Vaginal Thrush

Many women have an occasional bout of vaginal thrush. It is due to an infection with a yeast fungus called Candida spp. Treatment options include a tablet that you can take by mouth, or anti-thrush pessaries that you can insert into the vagina. There is also anti-thrush cream that you can rub on to the skin around the vagina (the vulva) if needed. Treatment usually works well. However, some women have recurring bouts of thrush which may need longer courses of treatment.

Thrush is an infection caused by a yeast fungus called Candida spp. Small numbers of Candida spp. commonly live on the skin and around the vaginal area. These are usually harmless. The immune system and the harmless bacteria that also normally live on the skin and in the vagina usually stop Candida spp. from thriving. However, when conditions are good for Candida spp., numbers multiply and may invade the vagina and cause symptoms.

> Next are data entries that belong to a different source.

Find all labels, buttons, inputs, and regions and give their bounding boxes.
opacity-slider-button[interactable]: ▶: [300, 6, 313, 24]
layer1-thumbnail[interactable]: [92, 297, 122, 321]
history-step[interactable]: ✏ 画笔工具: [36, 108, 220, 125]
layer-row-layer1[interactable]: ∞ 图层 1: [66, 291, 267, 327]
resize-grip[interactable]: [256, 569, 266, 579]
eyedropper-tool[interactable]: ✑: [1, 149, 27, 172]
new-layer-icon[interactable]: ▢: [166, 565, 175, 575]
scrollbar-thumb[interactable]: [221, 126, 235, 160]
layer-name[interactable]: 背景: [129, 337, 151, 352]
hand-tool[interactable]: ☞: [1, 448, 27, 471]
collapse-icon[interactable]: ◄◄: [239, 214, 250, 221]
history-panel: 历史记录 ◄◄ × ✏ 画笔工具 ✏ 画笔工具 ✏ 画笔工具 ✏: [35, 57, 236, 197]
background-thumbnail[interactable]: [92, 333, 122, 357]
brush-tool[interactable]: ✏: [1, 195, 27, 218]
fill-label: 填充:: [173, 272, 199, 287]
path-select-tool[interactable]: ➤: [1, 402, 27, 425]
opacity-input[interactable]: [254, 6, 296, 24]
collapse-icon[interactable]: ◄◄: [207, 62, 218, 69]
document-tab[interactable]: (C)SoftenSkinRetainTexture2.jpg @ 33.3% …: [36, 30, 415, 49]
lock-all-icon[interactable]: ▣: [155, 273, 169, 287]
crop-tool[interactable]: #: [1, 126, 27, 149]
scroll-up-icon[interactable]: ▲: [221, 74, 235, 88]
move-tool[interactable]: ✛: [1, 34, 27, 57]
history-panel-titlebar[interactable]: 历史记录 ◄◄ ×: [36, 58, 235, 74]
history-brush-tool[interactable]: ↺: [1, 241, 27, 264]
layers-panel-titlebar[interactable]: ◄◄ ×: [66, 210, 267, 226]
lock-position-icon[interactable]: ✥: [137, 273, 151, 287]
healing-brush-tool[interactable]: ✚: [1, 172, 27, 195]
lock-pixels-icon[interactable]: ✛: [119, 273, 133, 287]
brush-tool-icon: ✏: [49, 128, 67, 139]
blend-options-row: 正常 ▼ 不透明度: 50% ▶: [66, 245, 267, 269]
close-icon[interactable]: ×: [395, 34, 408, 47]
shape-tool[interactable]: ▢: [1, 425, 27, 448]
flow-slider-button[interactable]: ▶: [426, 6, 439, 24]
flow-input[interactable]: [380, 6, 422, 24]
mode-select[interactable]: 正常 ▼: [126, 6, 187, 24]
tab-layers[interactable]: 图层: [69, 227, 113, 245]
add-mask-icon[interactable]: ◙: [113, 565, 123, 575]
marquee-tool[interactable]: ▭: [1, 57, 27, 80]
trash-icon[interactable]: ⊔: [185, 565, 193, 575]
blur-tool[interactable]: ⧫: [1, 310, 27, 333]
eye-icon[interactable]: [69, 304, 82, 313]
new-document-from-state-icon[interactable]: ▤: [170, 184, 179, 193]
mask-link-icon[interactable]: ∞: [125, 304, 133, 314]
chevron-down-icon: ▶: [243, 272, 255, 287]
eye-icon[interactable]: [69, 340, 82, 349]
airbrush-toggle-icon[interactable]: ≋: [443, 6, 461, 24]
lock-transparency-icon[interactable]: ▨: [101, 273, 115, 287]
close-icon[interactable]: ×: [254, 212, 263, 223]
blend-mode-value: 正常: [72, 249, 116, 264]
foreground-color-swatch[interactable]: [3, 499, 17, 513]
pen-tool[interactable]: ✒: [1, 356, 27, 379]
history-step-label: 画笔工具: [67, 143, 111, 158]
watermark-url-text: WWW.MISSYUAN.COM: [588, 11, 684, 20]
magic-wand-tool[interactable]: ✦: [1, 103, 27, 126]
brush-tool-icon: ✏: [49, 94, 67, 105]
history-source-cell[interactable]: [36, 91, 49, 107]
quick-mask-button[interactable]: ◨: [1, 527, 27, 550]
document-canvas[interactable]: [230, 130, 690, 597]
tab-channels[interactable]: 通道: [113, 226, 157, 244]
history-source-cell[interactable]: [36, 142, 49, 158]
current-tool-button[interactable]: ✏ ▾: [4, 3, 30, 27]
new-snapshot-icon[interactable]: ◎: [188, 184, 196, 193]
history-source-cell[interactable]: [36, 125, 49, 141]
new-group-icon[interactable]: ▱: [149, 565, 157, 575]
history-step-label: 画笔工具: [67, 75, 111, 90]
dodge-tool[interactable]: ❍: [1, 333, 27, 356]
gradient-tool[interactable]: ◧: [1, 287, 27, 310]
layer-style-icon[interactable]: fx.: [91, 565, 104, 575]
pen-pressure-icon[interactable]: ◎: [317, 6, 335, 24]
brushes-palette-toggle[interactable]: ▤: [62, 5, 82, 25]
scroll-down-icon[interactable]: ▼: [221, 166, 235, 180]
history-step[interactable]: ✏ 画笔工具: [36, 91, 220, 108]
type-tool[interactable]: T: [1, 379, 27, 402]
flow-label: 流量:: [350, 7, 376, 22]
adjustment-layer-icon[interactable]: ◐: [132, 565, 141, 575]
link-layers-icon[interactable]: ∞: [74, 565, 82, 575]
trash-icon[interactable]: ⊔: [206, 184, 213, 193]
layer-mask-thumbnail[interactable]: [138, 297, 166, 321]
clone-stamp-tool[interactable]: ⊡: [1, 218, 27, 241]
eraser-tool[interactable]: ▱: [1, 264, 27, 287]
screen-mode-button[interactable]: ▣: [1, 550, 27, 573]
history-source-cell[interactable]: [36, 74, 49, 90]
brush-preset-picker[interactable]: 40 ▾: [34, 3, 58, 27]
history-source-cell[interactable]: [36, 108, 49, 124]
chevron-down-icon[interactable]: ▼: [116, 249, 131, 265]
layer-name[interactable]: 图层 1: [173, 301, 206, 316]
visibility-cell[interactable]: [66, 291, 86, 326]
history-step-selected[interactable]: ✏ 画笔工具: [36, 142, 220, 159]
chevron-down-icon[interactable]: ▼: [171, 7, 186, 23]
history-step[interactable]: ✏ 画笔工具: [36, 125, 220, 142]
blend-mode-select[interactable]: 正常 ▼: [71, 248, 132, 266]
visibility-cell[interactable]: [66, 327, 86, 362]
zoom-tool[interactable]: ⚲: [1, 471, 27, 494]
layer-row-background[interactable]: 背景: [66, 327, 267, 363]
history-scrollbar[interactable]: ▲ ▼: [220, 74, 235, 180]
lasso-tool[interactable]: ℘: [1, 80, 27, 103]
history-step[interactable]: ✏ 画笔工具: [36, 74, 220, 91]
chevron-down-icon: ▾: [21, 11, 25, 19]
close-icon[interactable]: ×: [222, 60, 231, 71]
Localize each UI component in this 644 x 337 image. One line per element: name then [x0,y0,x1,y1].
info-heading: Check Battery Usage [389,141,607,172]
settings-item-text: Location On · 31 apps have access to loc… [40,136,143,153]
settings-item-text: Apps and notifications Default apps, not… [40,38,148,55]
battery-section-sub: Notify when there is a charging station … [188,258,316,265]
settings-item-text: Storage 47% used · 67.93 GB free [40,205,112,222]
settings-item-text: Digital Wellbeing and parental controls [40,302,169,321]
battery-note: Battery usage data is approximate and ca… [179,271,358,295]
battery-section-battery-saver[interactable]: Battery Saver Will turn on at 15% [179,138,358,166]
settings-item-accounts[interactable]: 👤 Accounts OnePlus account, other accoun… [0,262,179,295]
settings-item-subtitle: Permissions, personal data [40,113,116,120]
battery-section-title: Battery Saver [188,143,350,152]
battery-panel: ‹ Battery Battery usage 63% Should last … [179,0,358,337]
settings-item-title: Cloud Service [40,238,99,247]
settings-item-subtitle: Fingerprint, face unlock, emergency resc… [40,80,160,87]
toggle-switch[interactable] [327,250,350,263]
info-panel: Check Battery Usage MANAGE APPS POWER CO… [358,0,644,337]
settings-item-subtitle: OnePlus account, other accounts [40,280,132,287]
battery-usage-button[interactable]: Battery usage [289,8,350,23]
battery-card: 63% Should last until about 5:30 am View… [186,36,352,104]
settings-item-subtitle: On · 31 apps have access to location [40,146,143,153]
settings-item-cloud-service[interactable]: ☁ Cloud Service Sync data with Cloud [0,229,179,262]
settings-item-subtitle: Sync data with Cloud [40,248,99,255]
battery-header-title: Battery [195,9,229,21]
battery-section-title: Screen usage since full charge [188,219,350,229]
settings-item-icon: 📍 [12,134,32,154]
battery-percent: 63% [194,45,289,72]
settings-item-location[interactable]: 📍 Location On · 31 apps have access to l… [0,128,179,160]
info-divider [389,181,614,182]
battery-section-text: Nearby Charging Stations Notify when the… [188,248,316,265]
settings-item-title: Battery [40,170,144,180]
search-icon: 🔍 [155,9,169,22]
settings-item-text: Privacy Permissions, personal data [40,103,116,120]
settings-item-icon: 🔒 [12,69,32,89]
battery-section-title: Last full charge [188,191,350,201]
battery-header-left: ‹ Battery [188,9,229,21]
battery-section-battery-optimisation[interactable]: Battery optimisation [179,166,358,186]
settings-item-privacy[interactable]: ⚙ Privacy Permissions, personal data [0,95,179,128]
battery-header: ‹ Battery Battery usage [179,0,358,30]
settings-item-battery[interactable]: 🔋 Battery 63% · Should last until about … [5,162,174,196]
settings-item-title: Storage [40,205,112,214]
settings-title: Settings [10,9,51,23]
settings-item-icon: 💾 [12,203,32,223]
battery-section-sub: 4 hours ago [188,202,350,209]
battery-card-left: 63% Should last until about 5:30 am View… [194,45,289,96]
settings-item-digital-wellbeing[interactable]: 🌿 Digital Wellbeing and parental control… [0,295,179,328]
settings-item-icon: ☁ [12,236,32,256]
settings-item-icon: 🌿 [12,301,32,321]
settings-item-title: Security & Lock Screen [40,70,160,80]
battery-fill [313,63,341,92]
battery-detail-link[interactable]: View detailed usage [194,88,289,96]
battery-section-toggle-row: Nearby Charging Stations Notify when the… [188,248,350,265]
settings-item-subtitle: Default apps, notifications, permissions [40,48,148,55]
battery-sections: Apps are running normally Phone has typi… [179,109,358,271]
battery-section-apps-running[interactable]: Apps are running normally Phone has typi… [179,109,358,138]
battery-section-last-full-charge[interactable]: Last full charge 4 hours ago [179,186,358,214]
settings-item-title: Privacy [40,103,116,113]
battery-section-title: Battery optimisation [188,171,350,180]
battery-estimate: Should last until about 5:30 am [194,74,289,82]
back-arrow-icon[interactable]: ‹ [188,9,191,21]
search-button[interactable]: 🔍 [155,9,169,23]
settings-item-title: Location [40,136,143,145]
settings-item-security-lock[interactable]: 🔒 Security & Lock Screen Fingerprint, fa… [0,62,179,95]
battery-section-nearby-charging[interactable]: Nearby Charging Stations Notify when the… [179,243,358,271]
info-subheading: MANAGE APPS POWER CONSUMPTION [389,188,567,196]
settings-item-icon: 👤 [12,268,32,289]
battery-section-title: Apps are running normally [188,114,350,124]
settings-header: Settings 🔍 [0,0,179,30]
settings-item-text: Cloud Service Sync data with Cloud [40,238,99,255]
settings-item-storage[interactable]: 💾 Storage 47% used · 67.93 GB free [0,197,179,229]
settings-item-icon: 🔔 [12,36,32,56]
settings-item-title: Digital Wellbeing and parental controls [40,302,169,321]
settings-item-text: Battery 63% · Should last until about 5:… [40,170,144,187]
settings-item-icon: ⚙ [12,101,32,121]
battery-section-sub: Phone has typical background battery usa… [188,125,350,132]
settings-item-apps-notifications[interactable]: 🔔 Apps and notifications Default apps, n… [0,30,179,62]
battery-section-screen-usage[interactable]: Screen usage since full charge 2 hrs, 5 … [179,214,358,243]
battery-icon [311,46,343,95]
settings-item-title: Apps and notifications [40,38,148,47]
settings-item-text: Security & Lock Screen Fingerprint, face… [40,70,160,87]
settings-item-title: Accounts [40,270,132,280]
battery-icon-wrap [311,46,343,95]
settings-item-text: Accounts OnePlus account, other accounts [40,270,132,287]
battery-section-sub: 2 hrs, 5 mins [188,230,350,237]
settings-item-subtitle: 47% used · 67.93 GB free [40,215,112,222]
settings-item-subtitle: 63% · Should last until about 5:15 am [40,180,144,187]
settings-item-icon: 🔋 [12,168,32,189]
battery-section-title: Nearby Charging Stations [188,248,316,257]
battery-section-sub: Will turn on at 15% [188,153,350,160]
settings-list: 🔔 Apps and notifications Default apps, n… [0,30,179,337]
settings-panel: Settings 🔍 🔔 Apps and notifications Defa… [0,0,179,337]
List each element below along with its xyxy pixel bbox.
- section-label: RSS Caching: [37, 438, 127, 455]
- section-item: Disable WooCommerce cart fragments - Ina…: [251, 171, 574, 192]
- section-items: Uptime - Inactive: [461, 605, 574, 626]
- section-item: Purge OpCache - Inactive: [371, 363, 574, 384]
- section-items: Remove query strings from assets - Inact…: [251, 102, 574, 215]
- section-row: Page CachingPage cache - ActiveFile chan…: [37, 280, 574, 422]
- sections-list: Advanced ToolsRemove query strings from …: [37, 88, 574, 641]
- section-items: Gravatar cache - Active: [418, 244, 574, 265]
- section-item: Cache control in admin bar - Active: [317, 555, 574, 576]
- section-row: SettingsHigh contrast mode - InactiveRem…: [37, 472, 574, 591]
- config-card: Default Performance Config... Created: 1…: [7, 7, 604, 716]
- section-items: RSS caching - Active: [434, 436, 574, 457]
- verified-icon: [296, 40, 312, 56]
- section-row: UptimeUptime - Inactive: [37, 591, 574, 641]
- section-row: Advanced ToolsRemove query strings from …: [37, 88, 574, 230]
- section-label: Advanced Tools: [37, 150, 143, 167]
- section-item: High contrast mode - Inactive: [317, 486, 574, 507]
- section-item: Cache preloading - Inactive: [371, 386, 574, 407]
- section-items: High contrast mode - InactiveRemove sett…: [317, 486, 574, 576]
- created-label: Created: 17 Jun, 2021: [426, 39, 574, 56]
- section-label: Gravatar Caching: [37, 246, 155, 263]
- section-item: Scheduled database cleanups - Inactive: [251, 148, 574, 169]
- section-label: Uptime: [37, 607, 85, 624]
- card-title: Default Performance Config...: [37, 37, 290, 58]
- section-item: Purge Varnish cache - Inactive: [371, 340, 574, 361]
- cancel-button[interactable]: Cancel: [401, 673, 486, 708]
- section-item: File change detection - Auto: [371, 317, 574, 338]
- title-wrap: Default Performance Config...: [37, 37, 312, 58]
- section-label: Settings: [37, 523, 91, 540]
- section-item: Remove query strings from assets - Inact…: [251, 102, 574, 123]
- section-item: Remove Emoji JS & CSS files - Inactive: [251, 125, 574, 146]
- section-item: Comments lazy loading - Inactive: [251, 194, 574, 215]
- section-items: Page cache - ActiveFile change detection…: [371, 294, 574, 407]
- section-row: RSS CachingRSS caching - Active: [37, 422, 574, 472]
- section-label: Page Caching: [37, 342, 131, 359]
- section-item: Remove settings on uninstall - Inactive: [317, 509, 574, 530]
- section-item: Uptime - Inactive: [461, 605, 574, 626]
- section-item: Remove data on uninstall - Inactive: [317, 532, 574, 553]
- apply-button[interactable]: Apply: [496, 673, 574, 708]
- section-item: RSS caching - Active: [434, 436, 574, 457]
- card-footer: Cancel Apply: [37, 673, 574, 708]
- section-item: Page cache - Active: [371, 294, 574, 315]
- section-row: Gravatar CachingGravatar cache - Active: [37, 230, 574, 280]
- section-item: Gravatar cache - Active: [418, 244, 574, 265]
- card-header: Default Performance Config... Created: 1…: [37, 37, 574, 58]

The conditions most liked by Candida spp. are warm, moist, airless parts of the body. This is why the vagina is the most common site for candidal infection. Other areas of the body that are prone to candidal infection include the groin, the mouth, and the nappy area in babies.

Most causes of thrush are a result of Candida albicans but sometimes other types of Candida spp., such as Candida glabrata or Candida tropicalis, are the cause.

Thrush is the second most common cause of a vaginal discharge. (The most common cause of vaginal discharge is bacterial vaginosis. A separate leaflet called 'Bacterial Vaginosis' gives more details.)

The discharge from thrush is usually creamy white and quite thick, but is sometimes watery. It can cause itch, redness, discomfort, or pain around the outside of the vagina (the vulva). The discharge from thrush does not usually smell. Some women can have some pain or discomfort whilst having sex or whilst passing urine if they have thrush.

Sometimes symptoms are minor and clear up on their own. Often symptoms can be quite irritating and will not go without treatment.

Thrush does not damage the vagina, and it does not spread to damage the uterus (womb). If you are pregnant, thrush will not harm your baby.

More than half of all women will have at least one bout of thrush in their life. In most cases it develops for no apparent reason. However, certain factors can make thrush more likely to develop. The vagina contains mucus and some harmless bacteria which help to defend the vagina from candidal infection (and other germs). These natural defences may be altered or upset by certain situations - for example, when you are pregnant, if you have diabetes or if you take antibiotics. So, in these situations, you may be more likely to develop thrush.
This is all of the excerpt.